- Born: 1932 Mundare, Alberta
- Known for: photographer

= Orest Semchishen =

Canadian artist (born 1932)

Orest Semchishen (born 1932) is a Canadian photographer whose prints of Alberta document and evoke specific places and people in subjects such as rural communities, ethnic groups and prairie farms and collectively give a sense of Canada. The stark images reveal an economic disparity that scarcely resembles official photographs of the country. He lives in Edmonton.

== Career ==
Semchishen was born in Mundare, Alberta, the grandson of Ukrainian immigrants. In the early 1970s, after he had retired from a career as a radiologist he decided to take extension classes at the University of Alberta and become a photographer. Concerned about the abandonment of rural Byzantine rite churches, he systematically recorded them using a view camera along with disappearing Albertan localities as they were 40 years ago (these black-and-white works date from 1973 to 1986). His major influence is said to be the American photographer Walker Evans but he developed his own style, distinguished by its "restrained lucidity".

== Exhibitions ==
Semchishen has had a number of solo exhibitions from 1976 on, among them one of the Chinese community in 1985, Dragon to Phoenix and one of Trappers in the Whyte Museum of the Canadian Rockies (1989). In 1992, his work was exhibited in Presence of the Prairie at the Edmonton Art Gallery. His many group exhibitions include two at the National Film Board (1975 and 1983) and one at the National Gallery of Canada (1981). In 2006, Through Alberta Eyes – The Photographs of Orest Semchishen was shown at the art gallery at Mount Saint Vincent University, Halifax, NS.

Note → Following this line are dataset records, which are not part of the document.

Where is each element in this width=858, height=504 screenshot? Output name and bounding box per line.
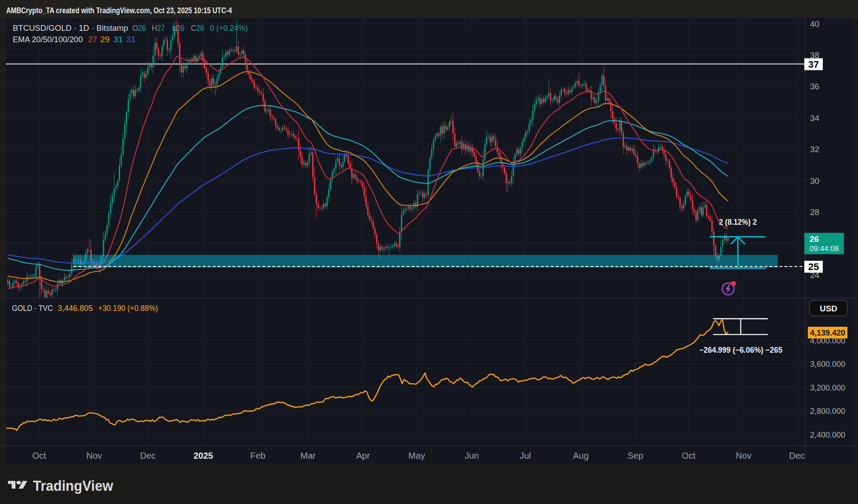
svg-text:2025: 2025 [194, 451, 213, 460]
svg-text:40: 40 [810, 19, 819, 29]
svg-text:2,800.000: 2,800.000 [810, 406, 845, 416]
svg-text:29: 29 [100, 35, 110, 44]
svg-text:09:44:08: 09:44:08 [810, 245, 839, 253]
svg-text:31: 31 [114, 35, 123, 44]
svg-text:EMA 20/50/100/200: EMA 20/50/100/200 [13, 35, 83, 44]
svg-text:Nov: Nov [86, 451, 102, 460]
svg-text:Oct: Oct [32, 451, 46, 460]
svg-text:Oct: Oct [682, 451, 696, 460]
svg-text:26: 26 [810, 234, 819, 244]
svg-text:C26: C26 [191, 23, 204, 33]
svg-text:30: 30 [810, 176, 819, 186]
svg-text:May: May [408, 451, 425, 460]
svg-text:Jun: Jun [465, 451, 479, 460]
svg-text:GOLD · TVC: GOLD · TVC [12, 303, 53, 313]
svg-text:2 (8.12%) 2: 2 (8.12%) 2 [719, 218, 757, 226]
svg-text:+30.190 (+0.88%): +30.190 (+0.88%) [98, 303, 158, 313]
svg-text:2,400.000: 2,400.000 [810, 430, 845, 439]
svg-text:3,446.805: 3,446.805 [58, 303, 93, 313]
svg-text:27: 27 [88, 35, 97, 44]
svg-text:Nov: Nov [736, 451, 752, 460]
svg-text:TradingView: TradingView [33, 477, 113, 494]
svg-text:Jul: Jul [520, 451, 531, 460]
svg-text:Aug: Aug [573, 451, 589, 460]
svg-text:Dec: Dec [140, 451, 156, 460]
svg-text:−264.999 (−6.06%) −265: −264.999 (−6.06%) −265 [699, 346, 782, 354]
svg-text:0 (+0.24%): 0 (+0.24%) [210, 23, 248, 33]
svg-text:O26: O26 [132, 23, 146, 33]
svg-text:25: 25 [808, 261, 819, 272]
svg-text:L26: L26 [172, 23, 184, 33]
svg-text:Mar: Mar [301, 451, 316, 460]
svg-text:34: 34 [810, 113, 820, 123]
svg-text:BTCUSD/GOLD · 1D · Bitstamp: BTCUSD/GOLD · 1D · Bitstamp [13, 23, 128, 33]
svg-text:3,200.000: 3,200.000 [810, 383, 845, 392]
svg-text:36: 36 [810, 82, 819, 91]
svg-text:Sep: Sep [627, 451, 643, 460]
svg-text:Apr: Apr [356, 451, 370, 460]
svg-text:H27: H27 [152, 23, 165, 33]
svg-text:4,139.420: 4,139.420 [810, 328, 845, 337]
svg-text:37: 37 [808, 59, 819, 70]
svg-text:28: 28 [810, 208, 819, 217]
svg-text:31: 31 [126, 35, 136, 44]
svg-text:AMBCrypto_TA created with Trad: AMBCrypto_TA created with TradingView.co… [6, 6, 232, 15]
svg-text:3,600.000: 3,600.000 [810, 359, 845, 369]
svg-text:Dec: Dec [789, 451, 805, 460]
svg-text:USD: USD [820, 304, 837, 313]
svg-text:32: 32 [810, 145, 819, 154]
svg-text:Feb: Feb [250, 451, 265, 460]
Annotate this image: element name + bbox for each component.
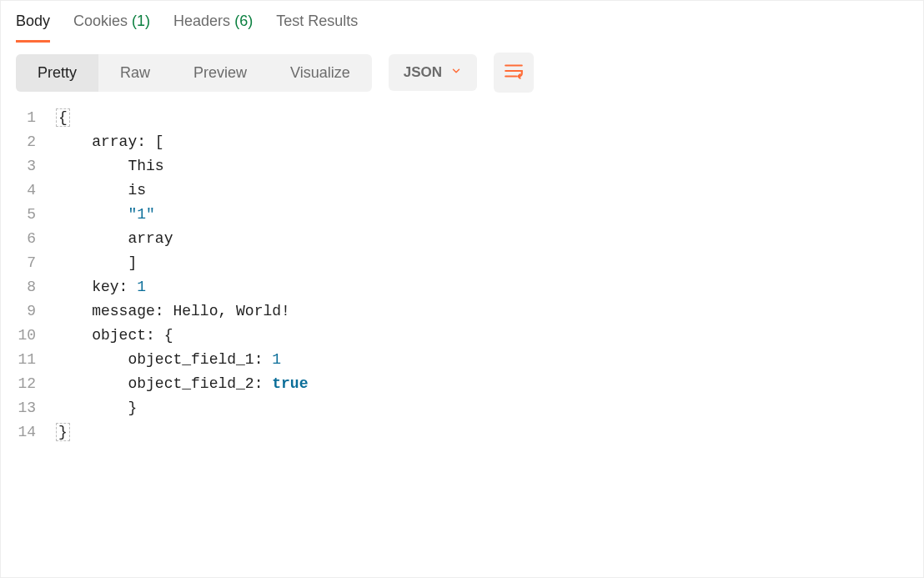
- code-content: }: [56, 420, 70, 445]
- token: true: [272, 375, 308, 392]
- token: object_field_1:: [128, 351, 272, 368]
- indent: [56, 206, 128, 223]
- token: {: [56, 108, 70, 127]
- token: }: [128, 400, 137, 416]
- token: This: [128, 158, 163, 174]
- code-line[interactable]: 12 object_field_2: true: [16, 372, 908, 396]
- code-content: object: {: [56, 324, 173, 348]
- indent: [56, 279, 92, 295]
- token: array: [: [92, 133, 163, 150]
- code-content: }: [56, 396, 137, 420]
- code-line[interactable]: 4 is: [16, 178, 908, 203]
- tab-headers-label: Headers: [173, 13, 230, 29]
- line-number: 7: [16, 251, 56, 275]
- code-line[interactable]: 6 array: [16, 227, 908, 251]
- token: "1": [128, 206, 154, 223]
- code-line[interactable]: 11 object_field_1: 1: [16, 348, 908, 372]
- view-mode-pretty[interactable]: Pretty: [16, 54, 98, 92]
- line-number: 13: [16, 396, 56, 420]
- token: 1: [137, 279, 146, 295]
- indent: [56, 133, 92, 150]
- indent: [56, 375, 128, 392]
- code-content: message: Hello, World!: [56, 299, 290, 324]
- content-type-select[interactable]: JSON: [389, 54, 477, 91]
- code-content: array: [56, 227, 173, 251]
- line-number: 12: [16, 372, 56, 396]
- view-mode-preview[interactable]: Preview: [172, 54, 269, 92]
- content-type-label: JSON: [404, 64, 442, 81]
- code-line[interactable]: 2 array: [: [16, 130, 908, 154]
- view-mode-group: Pretty Raw Preview Visualize: [16, 54, 372, 92]
- wrap-lines-button[interactable]: [494, 53, 534, 93]
- indent: [56, 303, 92, 319]
- chevron-down-icon: [450, 64, 462, 81]
- code-line[interactable]: 3 This: [16, 154, 908, 178]
- indent: [56, 230, 128, 247]
- indent: [56, 182, 128, 199]
- token: message: Hello, World!: [92, 303, 290, 319]
- token: is: [128, 182, 146, 199]
- token: }: [56, 423, 70, 441]
- token: ]: [128, 254, 137, 271]
- code-content: "1": [56, 203, 155, 227]
- tab-cookies-count: (1): [132, 13, 150, 29]
- code-content: ]: [56, 251, 137, 275]
- token: 1: [272, 351, 281, 368]
- code-content: {: [56, 106, 70, 130]
- response-toolbar: Pretty Raw Preview Visualize JSON: [1, 43, 923, 93]
- tab-headers-count: (6): [234, 13, 253, 29]
- token: object_field_2:: [128, 375, 272, 392]
- indent: [56, 327, 92, 344]
- code-line[interactable]: 5 "1": [16, 203, 908, 227]
- code-line[interactable]: 8 key: 1: [16, 275, 908, 299]
- line-number: 10: [16, 324, 56, 348]
- code-content: object_field_1: 1: [56, 348, 281, 372]
- view-mode-raw[interactable]: Raw: [98, 54, 172, 92]
- indent: [56, 351, 128, 368]
- code-line[interactable]: 1{: [16, 106, 908, 130]
- line-number: 2: [16, 130, 56, 154]
- line-number: 4: [16, 178, 56, 203]
- line-number: 1: [16, 106, 56, 130]
- token: object: {: [92, 327, 173, 344]
- indent: [56, 254, 128, 271]
- response-body-code[interactable]: 1{2 array: [3 This4 is5 "1"6 array7 ]8 k…: [1, 93, 923, 458]
- tab-headers[interactable]: Headers (6): [173, 13, 253, 43]
- indent: [56, 400, 128, 416]
- indent: [56, 158, 128, 174]
- code-line[interactable]: 7 ]: [16, 251, 908, 275]
- code-line[interactable]: 10 object: {: [16, 324, 908, 348]
- line-number: 8: [16, 275, 56, 299]
- line-number: 14: [16, 420, 56, 445]
- line-number: 11: [16, 348, 56, 372]
- tab-body[interactable]: Body: [16, 13, 50, 43]
- code-line[interactable]: 13 }: [16, 396, 908, 420]
- code-content: key: 1: [56, 275, 146, 299]
- code-content: object_field_2: true: [56, 372, 308, 396]
- token: key:: [92, 279, 137, 295]
- code-line[interactable]: 9 message: Hello, World!: [16, 299, 908, 324]
- code-content: array: [: [56, 130, 164, 154]
- code-content: This: [56, 154, 164, 178]
- line-number: 3: [16, 154, 56, 178]
- response-tabs: Body Cookies (1) Headers (6) Test Result…: [1, 1, 923, 43]
- tab-cookies[interactable]: Cookies (1): [73, 13, 150, 43]
- line-number: 6: [16, 227, 56, 251]
- code-content: is: [56, 178, 146, 203]
- code-line[interactable]: 14}: [16, 420, 908, 445]
- line-number: 5: [16, 203, 56, 227]
- token: array: [128, 230, 173, 247]
- tab-cookies-label: Cookies: [73, 13, 128, 29]
- view-mode-visualize[interactable]: Visualize: [269, 54, 372, 92]
- tab-test-results[interactable]: Test Results: [276, 13, 358, 43]
- line-number: 9: [16, 299, 56, 324]
- wrap-lines-icon: [503, 60, 525, 85]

==Selected public collections==
His work has been collected by public institutions in Canada including Library and Archives Canada which holds the extensive body of his work (c. 1970-1994); the National Gallery of Canada; the Alberta Foundation for the Arts; Art Gallery of Alberta, The Bohdan Medwidsky Ukrainian Folklore Archives, University of Alberta; the Glenbow Museum; Winnipeg Art Gallery; the Provincial Archives of Alberta; and the Remai Modern in Saskatoon, among others.